I’m trying to envision the numerous teams of qualified archaeologists supervising huge crews of human backhoes that shovel scrape entire sites. Tons of sites across the country “discovered” through archaeology and sheer backbone. CRM companies falling into the trash can in the face of massive “Grapes of Wrath-style” armadas of unemployed laborers chomping at the bit to get a chance to dig archaeology sites. I just don’t see that happening.
While this economic situation actually (kinda) happened since Moore wrote his article, there are several obstacles standing in the way of this return to Depression-style archaeology:
Americans don’t do hard labor– It doesn’t take a demographic specialist to see that most Americans haven’t done manual labor in a couple generations. Most of us haven’t gotten blisters from work unless it was while doing some intensive gardening. There are more triathletes, marathoners, and extreme obstacle course race survivors than ever before. I almost dare these guys to do a single 10-day session in the Sonoran Desert with me. Many of the young archaeologists I’ve worked with start complaining once the temperature tops 90 degrees or we have to stay a few minutes late to finish that last excavation unit. That’s from the ones that WANT to do archaeology. Do you think the average cube farm veteran is going to grab a shovel and dig at least one cubic meter of dirt a day?

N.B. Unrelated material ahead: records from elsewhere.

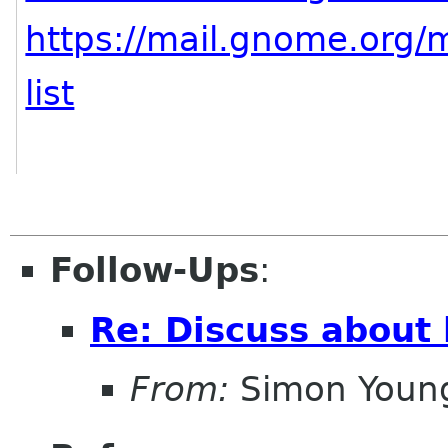
https://mail.gnome.org/m
list
Follow-Ups
:
Re: Discuss about 
From:
Simon Youn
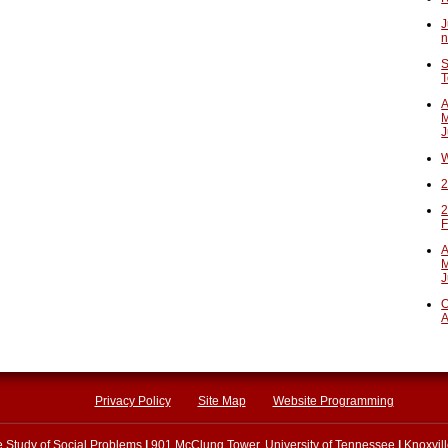
J
n
S
T
A
M
J
W
2
2
F
A
M
J
O
A
Privacy Policy
Site Map
Website Programming
he Study of Social Problems
|
901 McClung Tower, University of Tennessee
|
Knoxvil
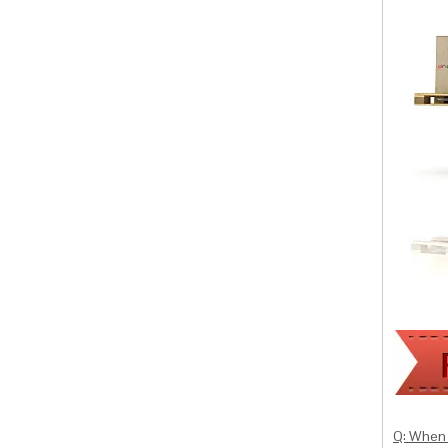
Q: When 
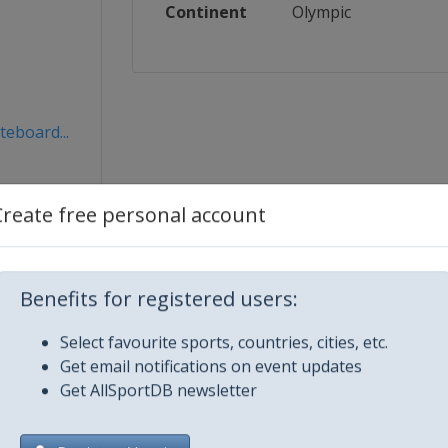
Continent
Olympic
teboard...
Create free personal account
Benefits for registered users:
Select favourite sports, countries, cities, etc.
Get email notifications on event updates
Get AllSportDB newsletter
City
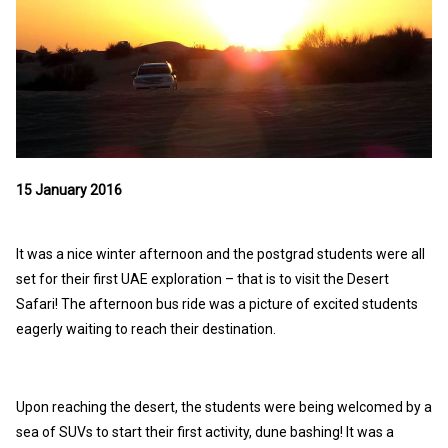
15 January 2016
It was a nice winter afternoon and the postgrad students were all
set for their first UAE exploration – that is to visit the Desert
Safari! The afternoon bus ride was a picture of excited students
eagerly waiting to reach their destination.
Upon reaching the desert, the students were being welcomed by a
sea of SUVs to start their first activity, dune bashing! It was a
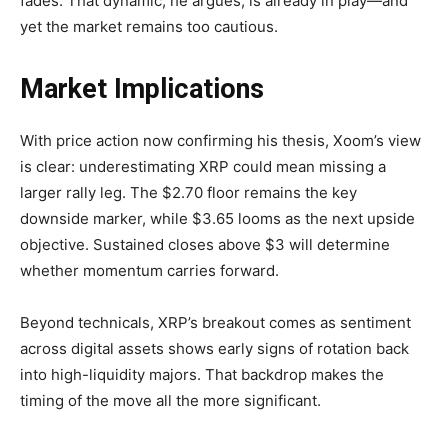
fades. That dynamic, he argues, is already in play—and
yet the market remains too cautious.
Market Implications
With price action now confirming his thesis, Xoom’s view
is clear: underestimating XRP could mean missing a
larger rally leg. The $2.70 floor remains the key
downside marker, while $3.65 looms as the next upside
objective. Sustained closes above $3 will determine
whether momentum carries forward.
Beyond technicals, XRP’s breakout comes as sentiment
across digital assets shows early signs of rotation back
into high-liquidity majors. That backdrop makes the
timing of the move all the more significant.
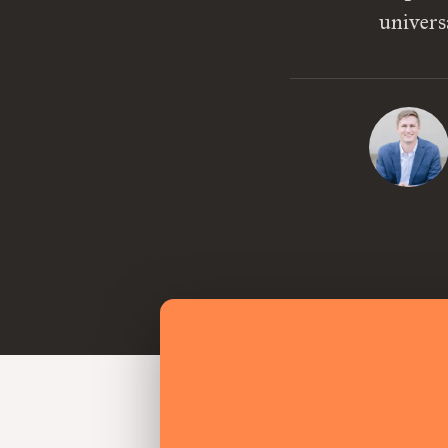
univers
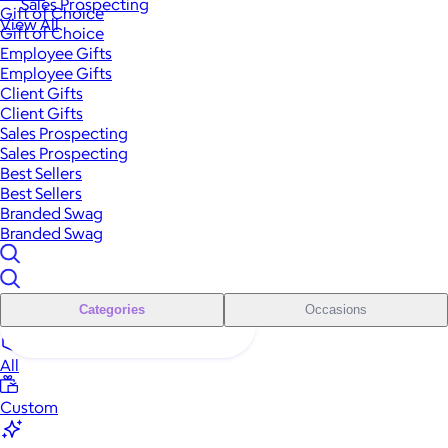
Sales Prospecting
Gift of Choice
View All
Gift of Choice
Employee Gifts
Employee Gifts
Client Gifts
Client Gifts
Sales Prospecting
Sales Prospecting
Best Sellers
Best Sellers
Branded Swag
Branded Swag
Categories
Occasions
All
Custom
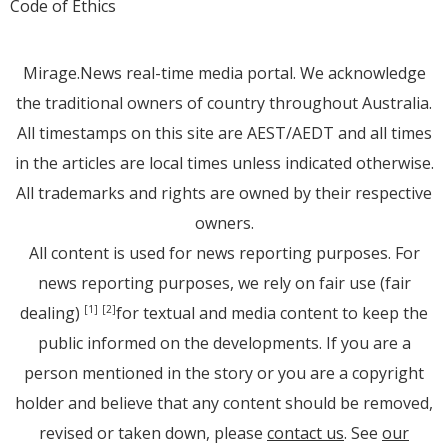
Code of Ethics
Mirage.News real-time media portal. We acknowledge
the traditional owners of country throughout Australia.
All timestamps on this site are AEST/AEDT and all times
in the articles are local times unless indicated otherwise.
All trademarks and rights are owned by their respective
owners.
All content is used for news reporting purposes. For
news reporting purposes, we rely on fair use (fair
dealing)
for textual and media content to keep the
[1]
[2]
public informed on the developments. If you are a
person mentioned in the story or you are a copyright
holder and believe that any content should be removed,
revised or taken down, please
contact us
. See
our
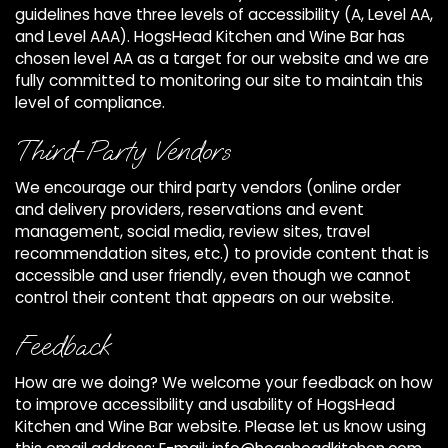
guidelines have three levels of accessibility (A, Level AA,
and Level AAA). HogsHead Kitchen and Wine Bar has
chosen level AA as a target for our website and we are
fully committed to monitoring our site to maintain this
level of compliance.
Third-Party Vendors
We encourage our third party vendors (online order
and delivery providers, reservations and event
management, social media, review sites, travel
recommendation sites, etc.) to provide content that is
accessible and user friendly, even though we cannot
control their content that appears on our website.
Feedback
How are we doing? We welcome your feedback on how
to improve accessibility and usability of HogsHead
Kitchen and Wine Bar website. Please let us know using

During the Great Depression, a large percentage of Americans were used to working on farms or doing manual labor. In a quick Google search, I learned that farmers in Ventura County, California had to import farm workers (http://www.scpr.org/news/2013/04/29/36996/ventura-county-farmers-face-labor-shortages/). Why? Farmer Leslie Leavens explains that, “we are dependent on a foreign-born work force…This is not the kind of work that people raised here want to do.” Rather than suffering from a surplus of laborers, American companies are likely to look towards Mexico to provide laborers (http://www.huffingtonpost.com/2013/04/10/mexico-immigrants-labor_n_3055336.html). Evidentially, when the Baby Boomers retire (and they’re in no rush), we will need both skilled and unskilled workers. There won’t be enough people to do the work. Also, it might not just be that we’re lazy either. We might not be physically capable of survey or archaeological excavation. Over 35 percent of Americans are obese (http://www.mndaily.com/opinion/letters-editor/2013/04/29/american-obesity-epidemic). That could make it hard to dig.
We dig less these days– In 2012, I dug as part of just three projects. I worked at least 48 weeks in that year, which is about 240 8-hour work days or 1920 man-hours. Excavation was a total of 360 of those man-hours or about 19 percent of my time. Because I’m a field director that was working with archaeological technicians, I didn’t actually dig for all of those hours. They did most of the digging while I filled out paperwork, mapped, took GIS points, and did the photos. So, I was within close proximity of archaeological excavation for about 360 man-hours.
Conversely, I spent nearly half of my year surveying (about 880 man-hours or 46 percent). The rest of the time was spent writing.
I’m no industrial hygienist, but spending 19 percent of my time excavating is actually a high number for many mid-level CRMers. I’ve spent longer periods doing excavation (like in 2011 when I dug for 40-hours a week for about 7 months of the year), but I’ve also spent less time digging. What I’m trying to say is excavation is a smaller portion of what we do. Most of the time we’re surveying or writing.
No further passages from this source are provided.